The pictures do not go in the copy. Reproduce the rest of the entries exactly.

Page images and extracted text
====================
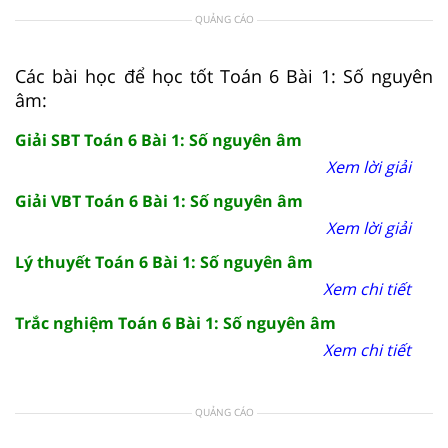
QUẢNG CÁO
Các bài học để học tốt Toán 6 Bài 1: Số nguyên
âm:
Giải SBT Toán 6 Bài 1: Số nguyên âm
Xem lời giải
Giải VBT Toán 6 Bài 1: Số nguyên âm
Xem lời giải
Lý thuyết Toán 6 Bài 1: Số nguyên âm
Xem chi tiết
Trắc nghiệm Toán 6 Bài 1: Số nguyên âm
Xem chi tiết
QUẢNG CÁO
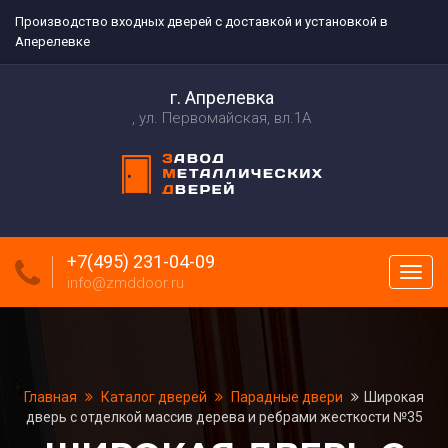
Производство входных дверей с доставкой и установкой в
Аперелевке
г. Апрелевка
ул. Первомайская, вл.1А
+7(495) 231-04-09
Пока
info@zmddoor.ru
меню
Главная
Каталог дверей
Парадные двери
Широкая
дверь с отделкой массив дерева и ребрами жесткости №35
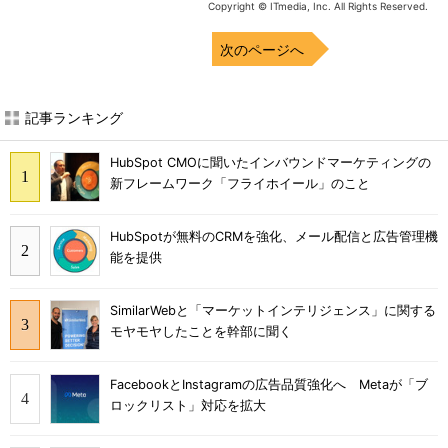
Copyright © ITmedia, Inc. All Rights Reserved.
次のページへ
記事ランキング
HubSpot CMOに聞いたインバウンドマーケティングの
新フレームワーク「フライホイール」のこと
HubSpotが無料のCRMを強化、メール配信と広告管理機
能を提供
SimilarWebと「マーケットインテリジェンス」に関する
モヤモヤしたことを幹部に聞く
FacebookとInstagramの広告品質強化へ Metaが「ブ
ロックリスト」対応を拡大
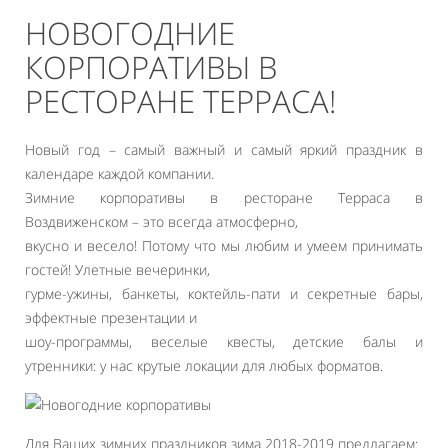
НОВОГОДНИЕ
КОРПОРАТИВЫ В
РЕСТОРАНЕ ТЕРРАСА!
Новый год – самый важный и самый яркий праздник в
календаре каждой компании.
Зимние корпоративы в ресторане Терраса в
Воздвиженском – это всегда атмосферно,
вкусно и весело! Потому что мы любим и умеем принимать
гостей! Улетные вечеринки,
гурме-ужины, банкеты, коктейль-пати и секретные бары,
эффектные презентации и
шоу-программы, веселые квесты, детские балы и
утренники: у нас крутые локации для любых форматов.
Для Ваших зимних праздников зима 2018-2019 предлагаем:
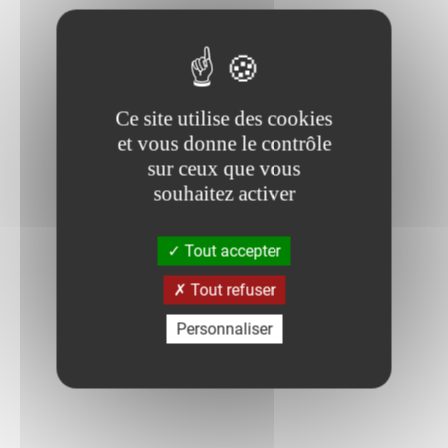
Ce site utilise des cookies
et vous donne le contrôle
sur ceux que vous
souhaitez activer
Tout accepter
Tout refuser
Personnaliser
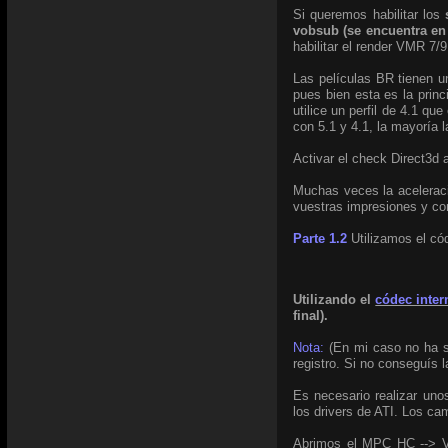
Si queremos habilitar los
vobsub (se encuentra e
habilitar el render VMR 7/
Las películas BR tienen u
pues bien esta es la prin
utilice un perfil de 4.1 q
con 5.1 y 4.1, la mayoría l
Activar el check Direct3d 
Muchas veces la aceleraci
vuestras impresiones y co
Parte 1.2
Utilizamos el có
Utilizando el
códec inte
final).
Nota:
(En mi caso no ha si
registro. Si no conseguís l
Es necesario realizar uno
los drivers de ATI. Los ca
Abrimos el MPC HC --> Ver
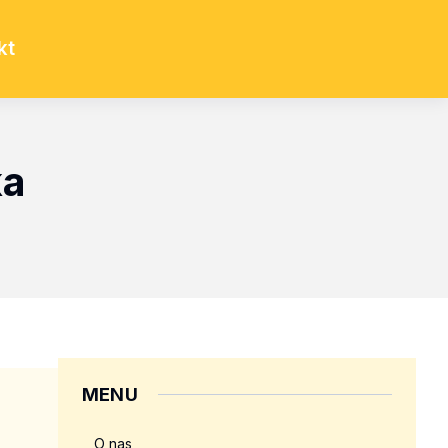
kt
ka
MENU
O nas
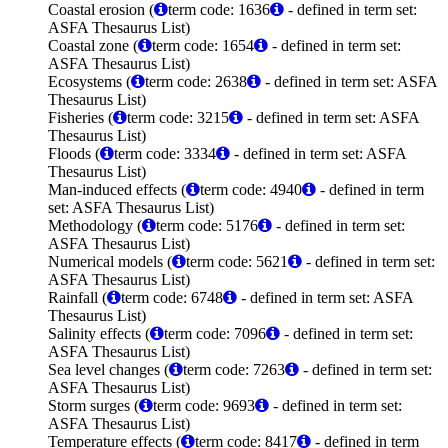
Coastal erosion (
term code: 1636
- defined in term set:
ASFA Thesaurus List)
Coastal zone (
term code: 1654
- defined in term set:
ASFA Thesaurus List)
Ecosystems (
term code: 2638
- defined in term set: ASFA
Thesaurus List)
Fisheries (
term code: 3215
- defined in term set: ASFA
Thesaurus List)
Floods (
term code: 3334
- defined in term set: ASFA
Thesaurus List)
Man-induced effects (
term code: 4940
- defined in term
set: ASFA Thesaurus List)
Methodology (
term code: 5176
- defined in term set:
ASFA Thesaurus List)
Numerical models (
term code: 5621
- defined in term set:
ASFA Thesaurus List)
Rainfall (
term code: 6748
- defined in term set: ASFA
Thesaurus List)
Salinity effects (
term code: 7096
- defined in term set:
ASFA Thesaurus List)
Sea level changes (
term code: 7263
- defined in term set:
ASFA Thesaurus List)
Storm surges (
term code: 9693
- defined in term set:
ASFA Thesaurus List)
Temperature effects (
term code: 8417
- defined in term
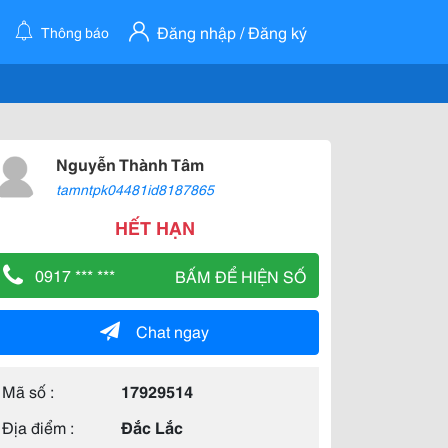
Đăng nhập / Đăng ký
Thông báo
Nguyễn Thành Tâm
tamntpk04481id8187865
HẾT HẠN
0917 *** ***
BẤM ĐỂ HIỆN SỐ
Chat ngay
Mã số :
17929514
Địa điểm :
Đắc Lắc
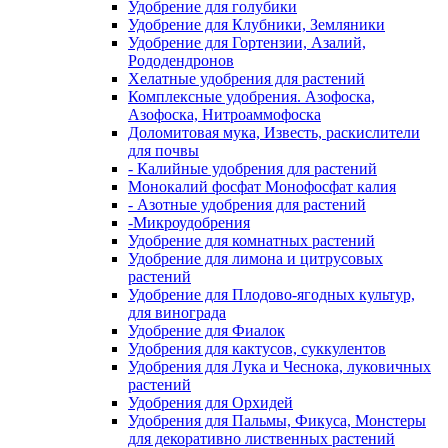
Удобрение для голубики
Удобрение для Клубники, Земляники
Удобрение для Гортензии, Азалий,
Рододендронов
Хелатные удобрения для растений
Комплексные удобрения. Азофоска,
Азофоска, Нитроаммофоска
Доломитовая мука, Известь, раскислители
для почвы
- Калийные удобрения для растений
Монокалий фосфат Монофосфат калия
- Азотные удобрения для растений
-Микроудобрения
Удобрение для комнатных растений
Удобрение для лимона и цитрусовых
растений
Удобрение для Плодово-ягодных культур,
для винограда
Удобрение для Фиалок
Удобрения для кактусов, суккулентов
Удобрения для Лука и Чеснока, луковичных
растений
Удобрения для Орхидей
Удобрения для Пальмы, Фикуса, Монстеры
для декоративно лиственных растений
====================
• _Result below_
QUẢNG CÁO
Các bài học để học tốt Toán 6 Bài 1: Số nguyên
âm:
Giải SBT Toán 6 Bài 1: Số nguyên âm
Xem lời giải
Giải VBT Toán 6 Bài 1: Số nguyên âm
Xem lời giải
Lý thuyết Toán 6 Bài 1: Số nguyên âm
Xem chi tiết
Trắc nghiệm Toán 6 Bài 1: Số nguyên âm
Xem chi tiết
QUẢNG CÁO
Производство входных дверей с доставкой и установкой в
Аперелевке
г. Апрелевка
ул. Первомайская, вл.1А
+7(495) 231-04-09
Пока
info@zmddoor.ru
меню
Главная
Каталог дверей
Парадные двери
Широкая
дверь с отделкой массив дерева и ребрами жесткости №35
Copyright © ITmedia, Inc. All Rights Reserved.
次のページへ
記事ランキング
HubSpot CMOに聞いたインバウンドマーケティングの
新フレームワーク「フライホイール」のこと
HubSpotが無料のCRMを強化、メール配信と広告管理機
能を提供
SimilarWebと「マーケットインテリジェンス」に関する
モヤモヤしたことを幹部に聞く
FacebookとInstagramの広告品質強化へ Metaが「ブ
ロックリスト」対応を拡大
НОВОГОДНИЕ
КОРПОРАТИВЫ В
РЕСТОРАНЕ ТЕРРАСА!
Новый год – самый важный и самый яркий праздник в
календаре каждой компании.
Зимние корпоративы в ресторане Терраса в
Воздвиженском – это всегда атмосферно,
вкусно и весело! Потому что мы любим и умеем принимать
гостей! Улетные вечеринки,
гурме-ужины, банкеты, коктейль-пати и секретные бары,
эффектные презентации и
шоу-программы, веселые квесты, детские балы и
утренники: у нас крутые локации для любых форматов.
Для Ваших зимних праздников зима 2018-2019 предлагаем:
Ce site utilise des cookies
et vous donne le contrôle
sur ceux que vous
souhaitez activer
Tout accepter
Tout refuser
Personnaliser
Si queremos habilitar los
vobsub (se encuentra e
habilitar el render VMR 7/
Las películas BR tienen u
pues bien esta es la prin
utilice un perfil de 4.1 q
con 5.1 y 4.1, la mayoría l
Activar el check Direct3d 
Muchas veces la aceleraci
vuestras impresiones y co
Parte 1.2
Utilizamos el có
Utilizando el
códec inte
final).
Nota:
(En mi caso no ha si
registro. Si no conseguís l
Es necesario realizar uno
los drivers de ATI. Los ca
Abrimos el MPC HC --> Ver
kt
ka
MENU
O nas
Coastal erosion (
term code: 1636
- defined in term set:
ASFA Thesaurus List)
Coastal zone (
term code: 1654
- defined in term set:
ASFA Thesaurus List)
Ecosystems (
term code: 2638
- defined in term set: ASFA
Thesaurus List)
Fisheries (
term code: 3215
- defined in term set: ASFA
Thesaurus List)
Floods (
term code: 3334
- defined in term set: ASFA
Thesaurus List)
Man-induced effects (
term code: 4940
- defined in term
set: ASFA Thesaurus List)
Methodology (
term code: 5176
- defined in term set:
ASFA Thesaurus List)
Numerical models (
term code: 5621
- defined in term set:
ASFA Thesaurus List)
Rainfall (
term code: 6748
- defined in term set: ASFA
Thesaurus List)
Salinity effects (
term code: 7096
- defined in term set:
ASFA Thesaurus List)
Sea level changes (
term code: 7263
- defined in term set:
ASFA Thesaurus List)
Storm surges (
term code: 9693
- defined in term set:
ASFA Thesaurus List)
Temperature effects (
term code: 8417
- defined in term
Đăng nhập / Đăng ký
Thông báo
Nguyễn Thành Tâm
tamntpk04481id8187865
HẾT HẠN
0917 *** ***
BẤM ĐỂ HIỆN SỐ
Chat ngay
Mã số :
17929514
Địa điểm :
Đắc Lắc
Удобрение для голубики
Удобрение для Клубники, Земляники
Удобрение для Гортензии, Азалий,
Рододендронов
Хелатные удобрения для растений
Комплексные удобрения. Азофоска,
Азофоска, Нитроаммофоска
Доломитовая мука, Известь, раскислители
для почвы
- Калийные удобрения для растений
Монокалий фосфат Монофосфат калия
- Азотные удобрения для растений
-Микроудобрения
Удобрение для комнатных растений
Удобрение для лимона и цитрусовых
растений
Удобрение для Плодово-ягодных культур,
для винограда
Удобрение для Фиалок
Удобрения для кактусов, суккулентов
Удобрения для Лука и Чеснока, луковичных
растений
Удобрения для Орхидей
Удобрения для Пальмы, Фикуса, Монстеры
для декоративно лиственных растений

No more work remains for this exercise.